The FTC stated in a recent blog post, “Here’s the loud-and-clear message companies need to hear: The FTC won’t back down in the fight to protect the privacy of consumers’ sensitive health data.” This underscores the agency’s stance that patient data in behavioral health is particularly sensitive and deserving of the highest privacy protections — key elements of Monument FTC behavioral health privacy enforcement.
What This Means for Virtual Behavioral Health Providers and Patients
The digital transformation of behavioral health services offers unprecedented opportunities for patients to access treatment remotely. However, this shift also amplifies privacy risks if companies do not implement robust safeguards to protect health data.
For virtual behavioral health providers, the Monument case serves as a critical cautionary tale. Companies must ensure they comply fully with data privacy laws and maintain transparency with users regarding data collection, sharing, and use policies. Failure to do so can lead to costly enforcement actions, reputational damage, and loss of patient trust.
For patients and consumers, the FTC’s enforcement actions highlight the importance of vigilance. Users should carefully review the privacy policies of telehealth platforms and be aware of their rights regarding consent and control over personal health information.
This case is a major example of Monument FTC behavioral health privacy concerns shaping the future of telehealth.
Looking Ahead: The Future of Privacy in Virtual Addiction Treatment
As virtual care continues to evolve, regulatory oversight will likely become even more stringent. The FTC’s actions against Monument and Cerebral mark a significant moment in digital behavioral health regulation. Companies operating in this space must prioritize privacy and ethical data handling as core components of their business models.

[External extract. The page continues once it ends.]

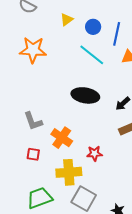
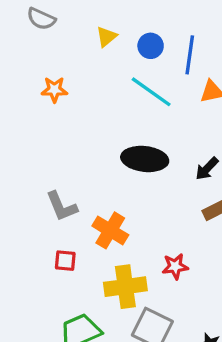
orange star: (33, 50) -> (54, 90), size x0.6
red star: (94, 153) -> (175, 266), moved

Monument, with its $24 million in venture backing and growing presence in virtual addiction treatment, now faces the challenge of rebuilding trust by demonstrating compliance and respect for patient privacy. The required comprehensive privacy programs and periodic audits will hopefully set a higher standard for the industry.
Ultimately, the FTC’s enforcement will contribute to a safer virtual behavioral health ecosystem — one that balances innovation with the critical need to protect sensitive patient information. The Monument FTC behavioral health privacy enforcement stands as a benchmark in this ongoing effort.